Bulk and single-cell transcriptomics identify gene signatures of stem cell-derived NK cell donors with superior anti-tumor activity [scRNA-seq]

Allogeneic natural killer (NK) cell therapies are a valuable treatment option for cancer, given their remarkable safety and favorable efficacy profile. Although the use of allogeneic donors allows for off-the-shelf and timely patient treatment, intrinsic interindividual differences put clinical efficacy at risk. The identification of donors with superior anti-tumor activity is essential to ensure the success of adoptive NK cell therapies. Here, we investigated the heterogeneity of 10 umbilical cord blood stem cell-derived NK cell batches. First, we evaluated the donors' cytotoxic potential against tumor cell lines from solid and hematological cancer indications, to distinguish a group of superior, “excellent” killers (4/10), compared to “good” killers (6/10). Next, bulk and single-cell RNA-Sequencing, performed at different stages of NK differentiation, revealed distinct transcriptomic features of the two groups.
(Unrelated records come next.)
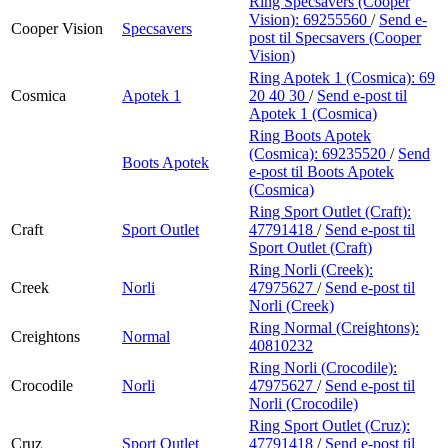
Ring Specsavers (Cooper
Vision):
69255560
/
Send e-
Cooper Vision
Specsavers
post
til Specsavers (Cooper
Vision)
Ring Apotek 1 (Cosmica):
69
Cosmica
Apotek 1
20 40 30
/
Send e-post
til
Apotek 1 (Cosmica)
Ring Boots Apotek
(Cosmica):
69235520
/
Send
Boots Apotek
e-post
til Boots Apotek
(Cosmica)
Ring Sport Outlet (Craft):
Craft
Sport Outlet
47791418
/
Send e-post
til
Sport Outlet (Craft)
Ring Norli (Creek):
Creek
Norli
47975627
/
Send e-post
til
Norli (Creek)
Ring Normal (Creightons):
Creightons
Normal
40810232
Ring Norli (Crocodile):
Crocodile
Norli
47975627
/
Send e-post
til
Norli (Crocodile)
Ring Sport Outlet (Cruz):
Cruz
Sport Outlet
47791418
/
Send e-post
til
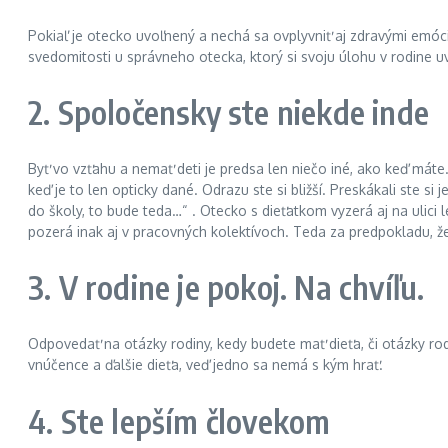
Pokiaľ je otecko uvoľnený a nechá sa ovplyvniť aj zdravými emó
svedomitosti u správneho otecka, ktorý si svoju úlohu v rodine 
2. Spoločensky ste niekde inde
Byť vo vzťahu a nemať deti je predsa len niečo iné, ako keď máte
keď je to len opticky dané. Odrazu ste si bližší. Preskákali ste 
do školy, to bude teda…“ . Otecko s dieťatkom vyzerá aj na ulici 
pozerá inak aj v pracovných kolektívoch. Teda za predpokladu, že 
3. V rodine je pokoj. Na chvíľu.
Odpovedať na otázky rodiny, kedy budete mať dieťa, či otázky rod
vnúčence a ďalšie dieťa, veď jedno sa nemá s kým hrať.
4. Ste lepším človekom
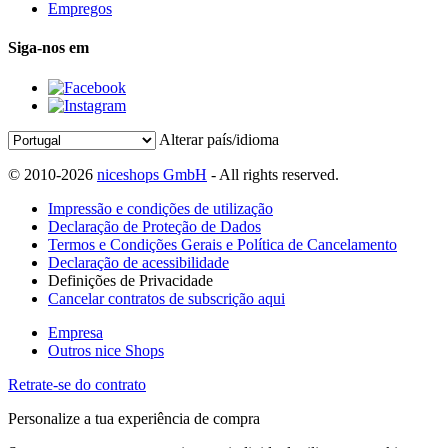
Empregos
Siga-nos em
Alterar país/idioma
© 2010-2026
niceshops GmbH
- All rights reserved.
Impressão e condições de utilização
Declaração de Proteção de Dados
Termos e Condições Gerais e Política de Cancelamento
Declaração de acessibilidade
Definições de Privacidade
Cancelar contratos de subscrição aqui
Empresa
Outros nice Shops
Retrate-se do contrato
Personalize a tua experiência de compra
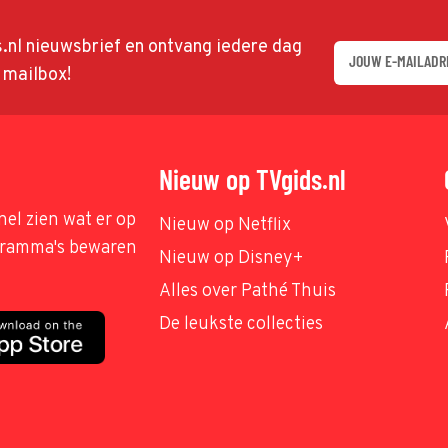
ds.nl nieuwsbrief en ontvang iedere dag
w mailbox!
Nieuw op TVgids.nl
nel zien wat er op
Nieuw op Netflix
ogramma's bewaren
Nieuw op Disney+
Alles over Pathé Thuis
De leukste collecties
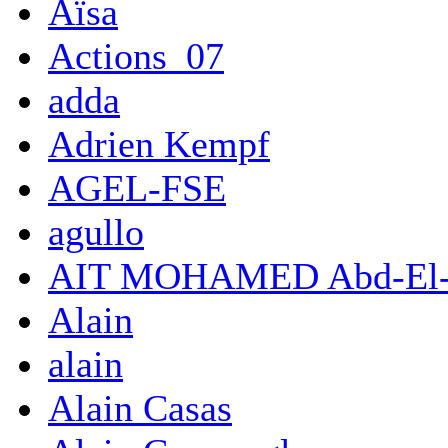
Aïsa
Actions_07
adda
Adrien Kempf
AGEL-FSE
agullo
AIT MOHAMED Abd-El-
Alain
alain
Alain Casas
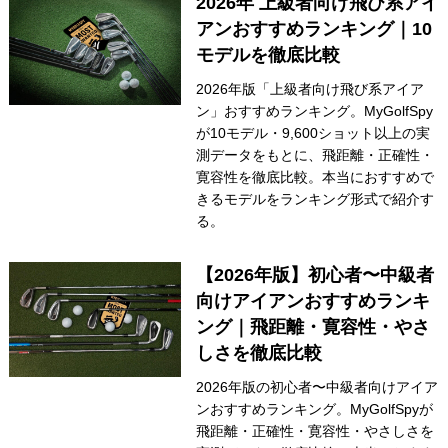
2026年 上級者向け飛び系アイ
アンおすすめランキング｜10
モデルを徹底比較
2026年版「上級者向け飛び系アイア
ン」おすすめランキング。MyGolfSpy
が10モデル・9,600ショット以上の実
測データをもとに、飛距離・正確性・
寛容性を徹底比較。本当におすすめで
きるモデルをランキング形式で紹介す
る。
【2026年版】初心者〜中級者
向けアイアンおすすめランキ
ング｜飛距離・寛容性・やさ
しさを徹底比較
2026年版の初心者〜中級者向けアイア
ンおすすめランキング。MyGolfSpyが
飛距離・正確性・寛容性・やさしさを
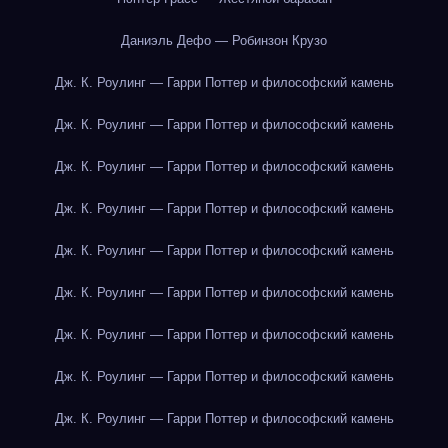
Даниэль Дефо — Робинзон Крузо
Дж. К. Роулинг — Гарри Поттер и философский камень
Дж. К. Роулинг — Гарри Поттер и философский камень
Дж. К. Роулинг — Гарри Поттер и философский камень
Дж. К. Роулинг — Гарри Поттер и философский камень
Дж. К. Роулинг — Гарри Поттер и философский камень
Дж. К. Роулинг — Гарри Поттер и философский камень
Дж. К. Роулинг — Гарри Поттер и философский камень
Дж. К. Роулинг — Гарри Поттер и философский камень
Дж. К. Роулинг — Гарри Поттер и философский камень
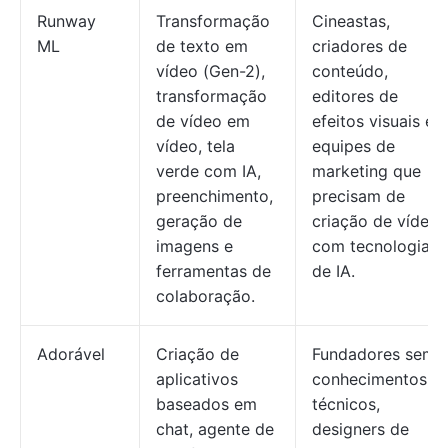
Runway
Transformação
Cineastas,
ML
de texto em
criadores de
vídeo (Gen-2),
conteúdo,
transformação
editores de
de vídeo em
efeitos visuais e
vídeo, tela
equipes de
verde com IA,
marketing que
preenchimento,
precisam de
geração de
criação de vídeo
imagens e
com tecnologia
ferramentas de
de IA.
colaboração.
Adorável
Criação de
Fundadores sem
aplicativos
conhecimentos
baseados em
técnicos,
chat, agente de
designers de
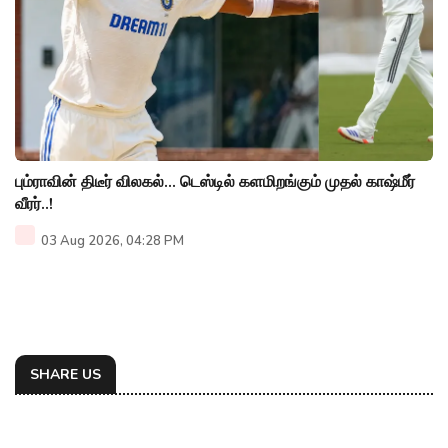
பும்ராவின் திடீர் விலகல்... டெஸ்டில் களமிறங்கும் முதல் காஷ்மீர்
வீரர்..!
03 Aug 2026, 04:28 PM
SHARE US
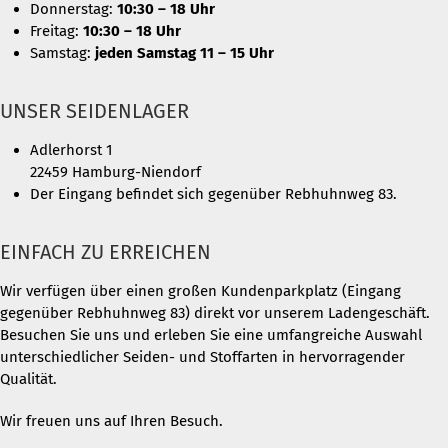
Donnerstag:
10:30 – 18 Uhr
Freitag:
10:30 – 18 Uhr
Samstag:
jeden Samstag 11 – 15 Uhr
UNSER SEIDENLAGER
Adlerhorst 1
22459 Hamburg-Niendorf
Der Eingang befindet sich gegenüber Rebhuhnweg 83.
EINFACH ZU ERREICHEN
Wir verfügen über einen großen Kundenparkplatz (Eingang
gegenüber Rebhuhnweg 83) direkt vor unserem Ladengeschäft.
Besuchen Sie uns und erleben Sie eine umfangreiche Auswahl
unterschiedlicher Seiden- und Stoffarten in hervorragender
Qualität.
Wir freuen uns auf Ihren Besuch.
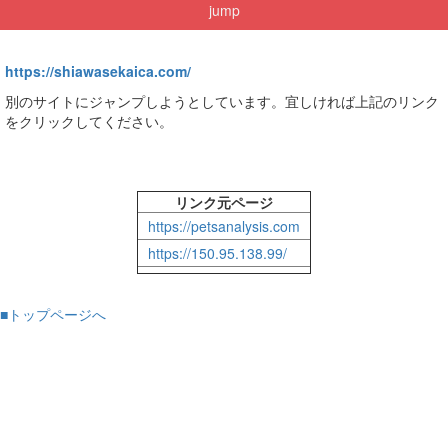
jump
https://shiawasekaica.com/
別のサイトにジャンプしようとしています。宜しければ上記のリンク
をクリックしてください。
リンク元ページ
https://petsanalysis.com
https://150.95.138.99/
■トップページへ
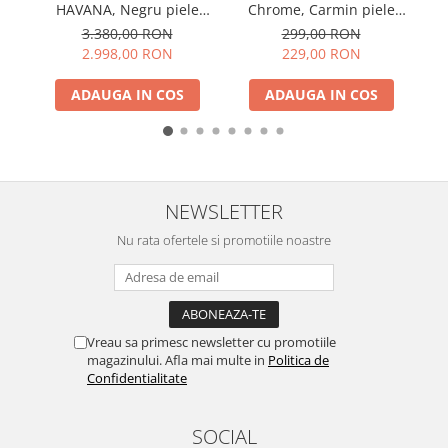
HAVANA, Negru piele
Chrome, Carmin piele
MA
naturala
ecologica
3.380,00 RON
299,00 RON
2.998,00 RON
229,00 RON
ADAUGA IN COS
ADAUGA IN COS
NEWSLETTER
Nu rata ofertele si promotiile noastre
Vreau sa primesc newsletter cu promotiile
magazinului. Afla mai multe in
Politica de
Confidentialitate
SOCIAL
Excellent donors showed an enrichment in cytotoxicity pathways and a depletion of myeloid traits, linked to the presence of a larger population of effector-like NK cells early on during differentiation. Consequently, we defined a multi-factorial gene expression signature able to predict the donors' anti-tumor potential. Our study contributes to the identification of key traits of superior NK cell batches, supporting the development of efficacious NK therapeutics and the achievement of durable anti-tumor responses Overall design: CD34+ cells from 10 UCB donors were seeded in 6-wells tissue culture treated plates (Corning Incorporated) for expansion culture in Glycostem Basal Growth Medium (GBGM®; Fertipro) supplemented with human serum (Sanquin), thrombopoietin (TPO), interleukin (IL)-7, FMS-like tyrosine kinase 3 ligand (Flt-3L), granulocyte-macrophage colony-stimulating factor (GM-CSF), IL-6, stem cell factor (SCF) (all from Cellgenix) and Neupogen (G-CSF; Amgen) as previously described. After 9 days, TPO was replaced by IL-15 (Cellgenix) and after 14 days of NK progenitor expansion, Flt-3L was replaced by Proleukin (IL-2; Novartis) for the NK cell differentiation phase. Cells were cultured until day 28 and cryopreserved. Upon thawing, cells were directly used for assays, or cultured for an additional 7 days in differentiation medium before use. 8 donors were selected to sequence at day28 directly after thawing.